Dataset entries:

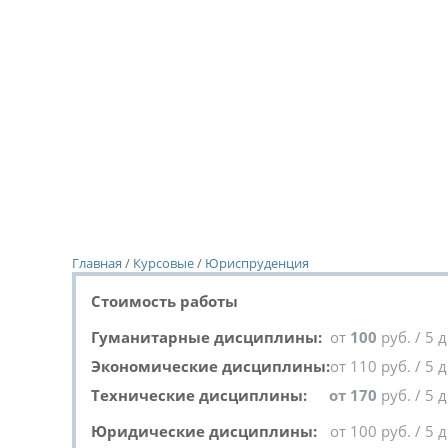
Главная
/
Курсовые
/
Юриспруденция
Стоимость работы
Гуманитарные дисциплины:
от
100
руб. / 5 
Экономические дисциплины:
от 110 руб. / 5 
Технические дисциплины:
от 170
руб. / 5 
Юридические дисциплины:
от 100 руб. / 5 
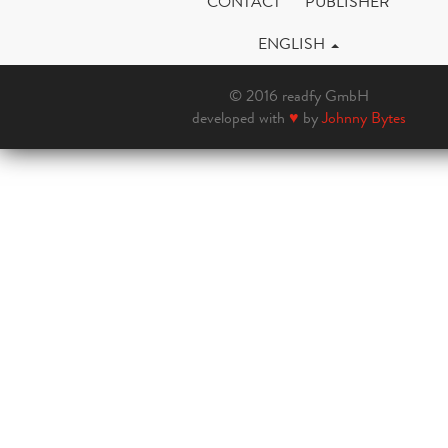
CONTACT
PUBLISHER
ENGLISH
© 2016 readfy GmbH
developed with
♥
by
Johnny Bytes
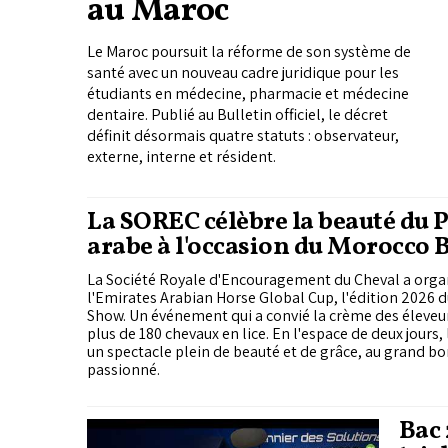
au Maroc
Le Maroc poursuit la réforme de son système de
santé avec un nouveau cadre juridique pour les
étudiants en médecine, pharmacie et médecine
dentaire. Publié au Bulletin officiel, le décret
définit désormais quatre statuts : observateur,
externe, interne et résident.
La SOREC célèbre la beauté du 
arabe à l'occasion du Morocco 
Show 2026
La Société Royale d'Encouragement du Cheval a organ
l'Emirates Arabian Horse Global Cup, l'édition 2026
Show. Un événement qui a convié la crème des éleveu
plus de 180 chevaux en lice. En l'espace de deux jours
un spectacle plein de beauté et de grâce, au grand bo
passionné.
Bac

● **Required action**
Copy out every line of the data that includes the word "дисциплины".

● **Answer section**
Гуманитарные дисциплины:
Экономические дисциплины:
Технические дисциплины:
Юридические дисциплины:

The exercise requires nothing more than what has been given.